Bahrain protests mark three years since revolt
Protesters in Bahrain have tried to reach the site of a bloody crackdown on demonstrators almost three years ago.
Police used tear gas to stop them from reaching the Pearl Roundabout, which was a focus of protests in 2011.
The protesters have been demanding more rights and an end to discrimination against the majority Shia community by the Sunni royal family.
Since then, police and demonstrators have scuffled almost daily.

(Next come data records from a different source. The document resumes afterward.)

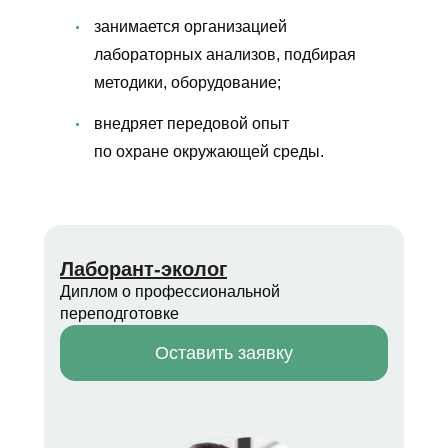
занимается организацией
лабораторных анализов, подбирая
методики, оборудование;
внедряет передовой опыт
по охране окружающей среды.
Лаборант-эколог
Диплом о профессиональной
переподготовке
Оставить заявку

Thousands of people have been arrested.
The government and opposition have held two rounds of fruitless reconciliation talks, with a third expected soon.

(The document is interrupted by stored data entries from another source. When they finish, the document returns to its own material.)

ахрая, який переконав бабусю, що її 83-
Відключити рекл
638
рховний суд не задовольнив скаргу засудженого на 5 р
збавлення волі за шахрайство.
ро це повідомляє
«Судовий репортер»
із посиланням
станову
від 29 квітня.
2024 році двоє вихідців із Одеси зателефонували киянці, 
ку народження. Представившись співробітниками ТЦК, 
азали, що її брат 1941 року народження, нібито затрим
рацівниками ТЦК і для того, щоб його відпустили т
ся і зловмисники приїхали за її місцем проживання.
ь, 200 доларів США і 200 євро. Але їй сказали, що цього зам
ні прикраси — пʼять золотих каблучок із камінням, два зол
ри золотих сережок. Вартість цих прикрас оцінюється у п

Protesters organised several marches towards the roundabout in the centre of the capital, Manama, but police prevented them from reaching the landmark.
Three years ago, anti-government demonstrations started in the kingdom, which led to the deaths of several protesters.
Several demonstrators were reportedly wounded by security forces during Friday's marches.
The protesters are mostly from poorer, Shia areas in the villages outside the capital.
Protestors have repeatedly used burning tyres and other debris as a tactic to block police vehicles from entering Shia areas.
Three police officers were injured when their vehicle was damaged by an explosion near the village of Dih on Friday evening, interior ministry officials told the AP news agency.
Another two officers were injured near the town of Dair, officials said.
Sunni Muslims are a minority in the country but through the al-Khalifa dynasty have ruled over the Shia Muslim majority for over 200 years.
The small island country is a key US ally in the Gulf and hosts the US Navy's 5th Fleet.
Bahrain is also closely allied with Saudi Arabia, which in 2011 sent troops into the country to help the government quell the uprising.